Objective. The aim of the study was an analysis of prolactin concentration before, and in the course of one-year antipsychotic treatment in Polish patients participating in EUFEST study.
Methods. The study included 78 patients (41 mqle, 37 female) with the first episode of schizophrenia allocated in a randomized fashion to the treatment with low dose haloperidol (n=23), amisulpride (n=21), olanzapine (n=22), quetiapine (n=11) or ziprasidone (n=1), for the period of 12 months. Prolactin concentration was assessed at baseline and after 6 and 12 months of treatment.
Results. At baseline, the mean prolactin concentration in the whole group was 56,5 ng/ml and hyperprolactinemia (hPRL) was observed in 86% of patients studied, slightly more than in the whole EUFEST group (71%). Prolactin concentration was similar in drug-naïve patients as in those who had previously received short-term antipsychotic treatment. There was no correlation between prolactin concentration and PANSS and CDSS scores. After 6 month of treatment, the percentage of hyperprolactinemia was 67%, lowest in haloperidol (29%) and highest in amisulpride group (93%). After 12 months of treatment the percentage of hyperprolactinemia was 56%, lowest in quetiapine (36%) and highest in amisulpride group (80%). In female patients there was a significant correlation between prolactin concentration and side-effect measured with UKU scale after 6 and 12 months of treatment.
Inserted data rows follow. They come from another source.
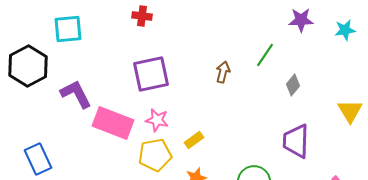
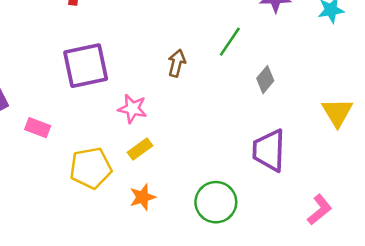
pink star: (157, 120) -> (132, 109), moved
pink rectangle: (113, 123) -> (38, 128), size x0.5

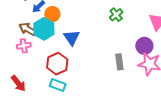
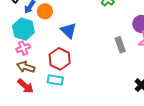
brown arrow: (28, 29) -> (26, 67), moved
cyan hexagon: (44, 29) -> (23, 29), moved
cyan rectangle: (58, 85) -> (55, 80), moved

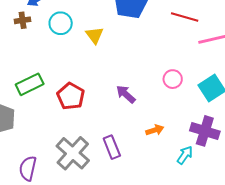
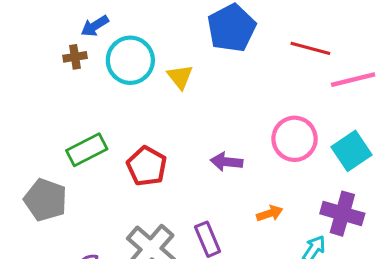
cyan circle: (61, 23) -> (130, 60), size x1.4
pink circle: (173, 79) -> (295, 139), size x1.6
purple arrow: (126, 94) -> (227, 162), turned -35

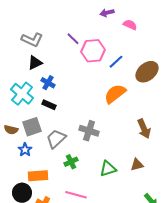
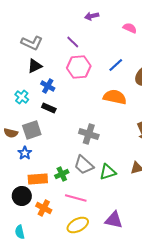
purple arrow: (107, 13) -> (92, 16), moved
pink hexagon: (93, 51) -> (79, 67), moved
cyan cross: (22, 94) -> (22, 97), size x0.6
orange semicircle: (115, 94) -> (115, 97), turned 50
gray trapezoid: (56, 139) -> (84, 165), moved, turned -95
green cross: (71, 162) -> (62, 174), moved

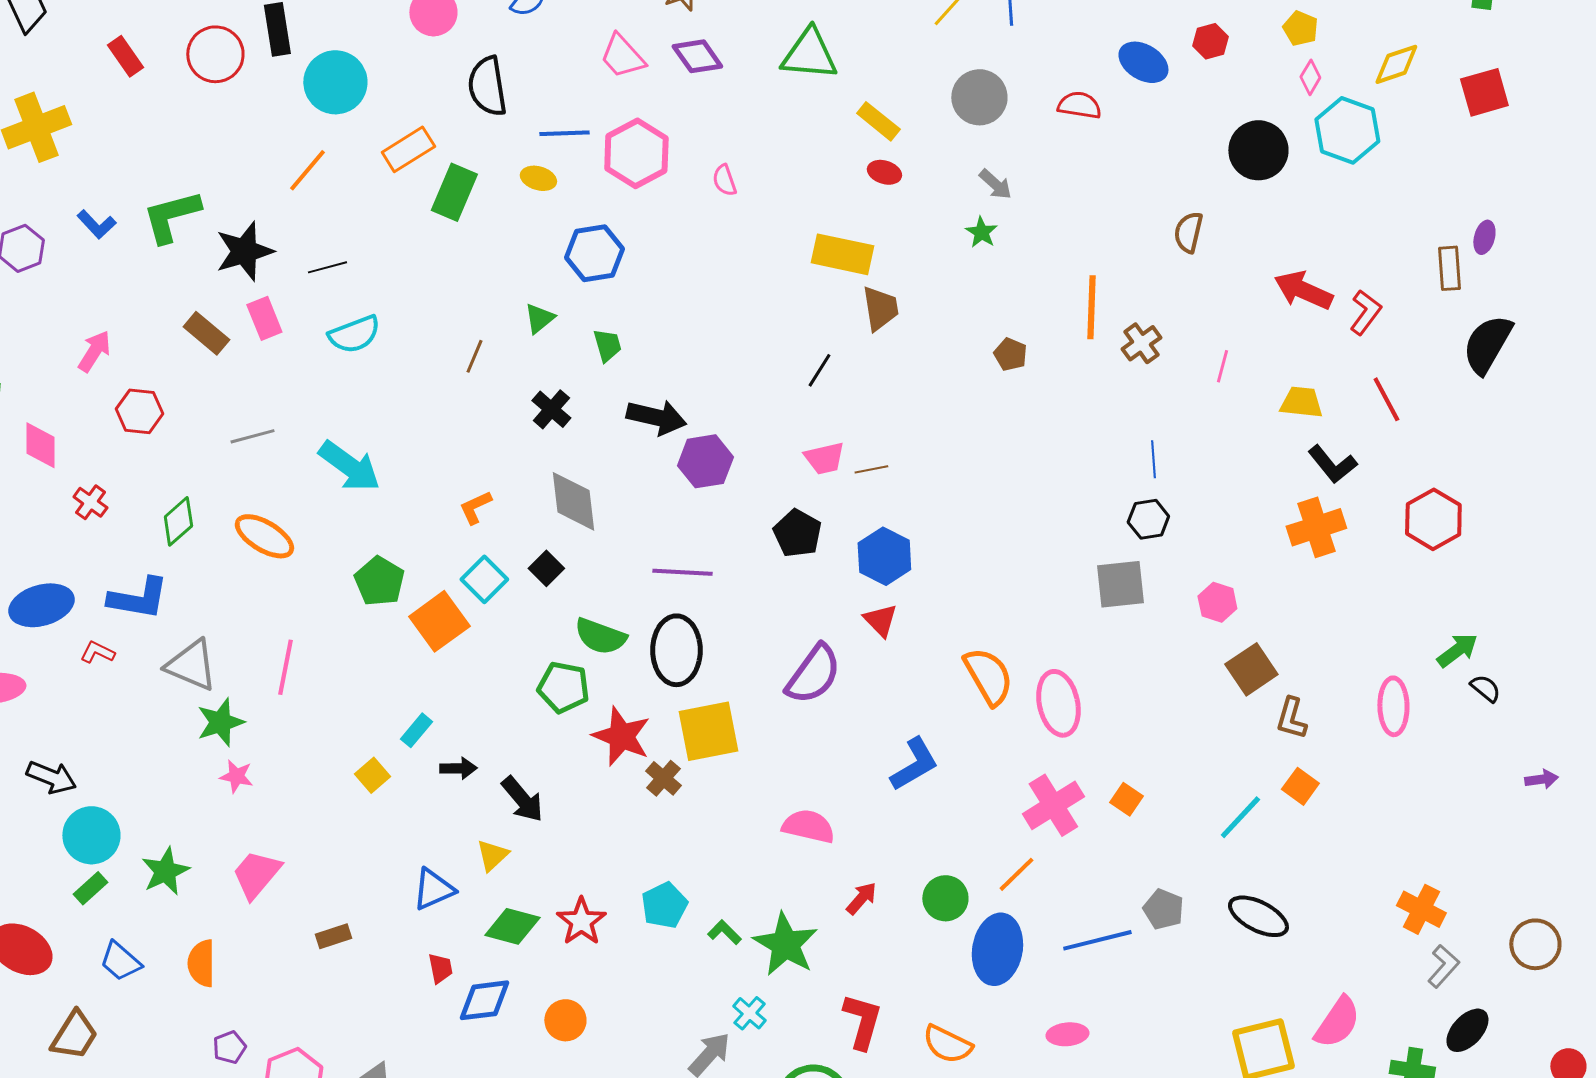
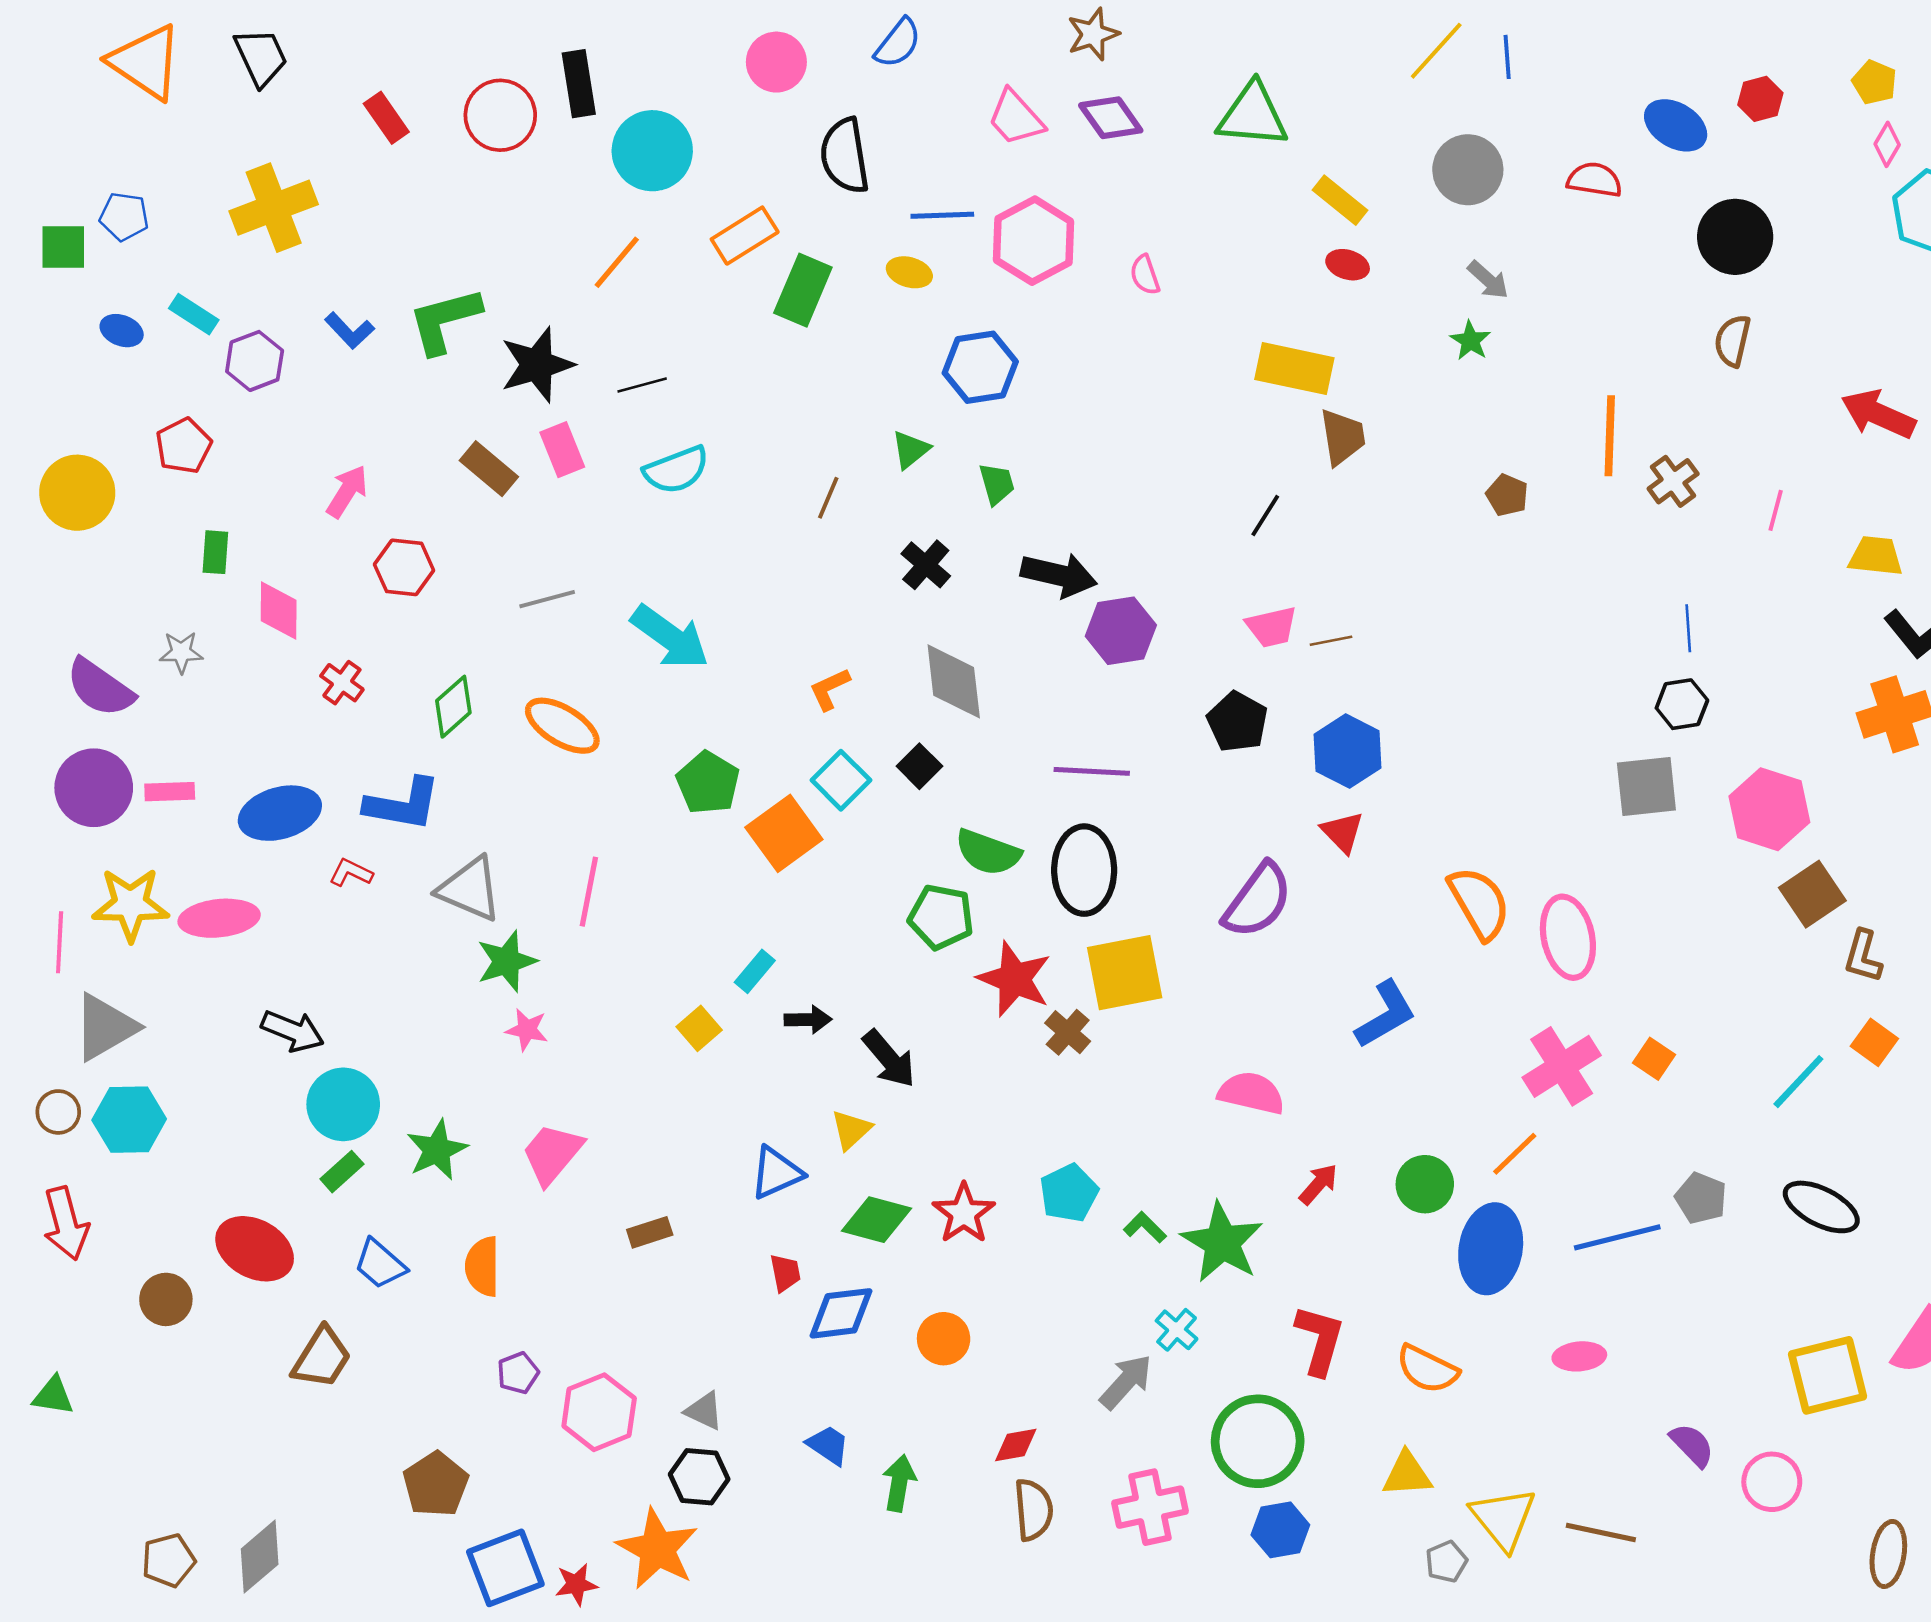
black circle: (1258, 150) -> (1735, 237), moved
pink hexagon: (1217, 602) -> (1769, 809), size x1.6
Conclusions: The finding of hPRL in the majority of patients with the first episode of schizophrenia at the baseline, including patients which were drug-naïve may suggest that hPRL is not due to neuroleptic drugs and may be connected with a pathogenesis of the illness. In the course of one-year antipsychotic treatment, only in patients receiving amisulpride the hyperporlactinemia has been maintained at the initial high level while in remaining groups, there was a reduction by
about 50% of the number of patients having hypeprolactinemia at baseline.